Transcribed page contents
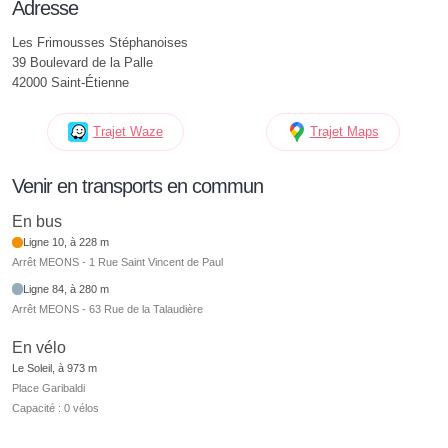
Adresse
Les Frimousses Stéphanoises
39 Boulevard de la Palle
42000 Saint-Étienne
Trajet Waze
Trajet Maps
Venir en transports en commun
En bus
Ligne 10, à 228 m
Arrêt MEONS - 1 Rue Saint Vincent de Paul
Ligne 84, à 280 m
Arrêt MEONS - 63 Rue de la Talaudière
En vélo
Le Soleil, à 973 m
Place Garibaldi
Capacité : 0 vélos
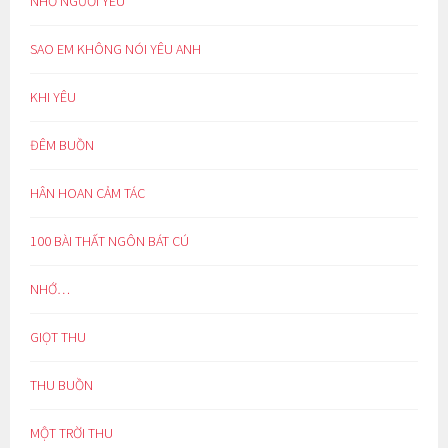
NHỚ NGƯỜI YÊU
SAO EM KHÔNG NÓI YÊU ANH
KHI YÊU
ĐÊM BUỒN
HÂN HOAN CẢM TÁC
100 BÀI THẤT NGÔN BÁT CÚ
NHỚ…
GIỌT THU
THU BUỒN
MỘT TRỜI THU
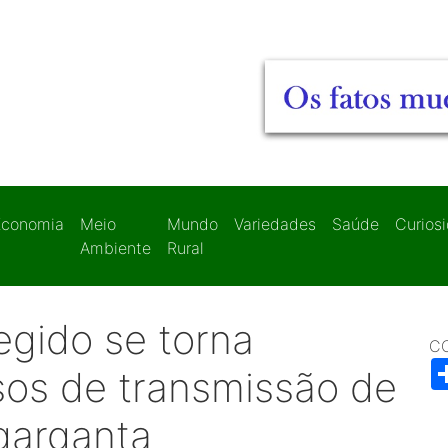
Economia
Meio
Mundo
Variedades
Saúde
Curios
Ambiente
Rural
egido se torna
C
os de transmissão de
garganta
--
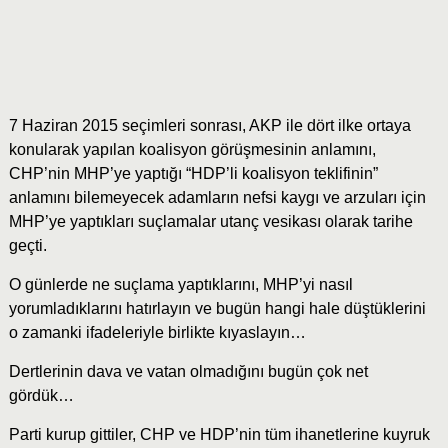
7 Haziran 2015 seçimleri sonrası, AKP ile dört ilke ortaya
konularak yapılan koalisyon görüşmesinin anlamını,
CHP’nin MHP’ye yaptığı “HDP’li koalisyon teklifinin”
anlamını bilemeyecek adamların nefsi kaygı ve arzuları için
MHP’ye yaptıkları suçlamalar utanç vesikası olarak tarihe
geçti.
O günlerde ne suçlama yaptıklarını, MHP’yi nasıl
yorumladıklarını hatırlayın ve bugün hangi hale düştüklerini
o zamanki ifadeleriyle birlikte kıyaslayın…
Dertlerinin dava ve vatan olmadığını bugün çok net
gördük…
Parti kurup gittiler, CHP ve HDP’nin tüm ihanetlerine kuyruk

[PROBLEM REQUIREMENTS]
Whenever the string "Saint" shows up in a line above, copy that line.

[PROBLEM SOLUTION]
42000 Saint-Étienne
Arrêt MEONS - 1 Rue Saint Vincent de Paul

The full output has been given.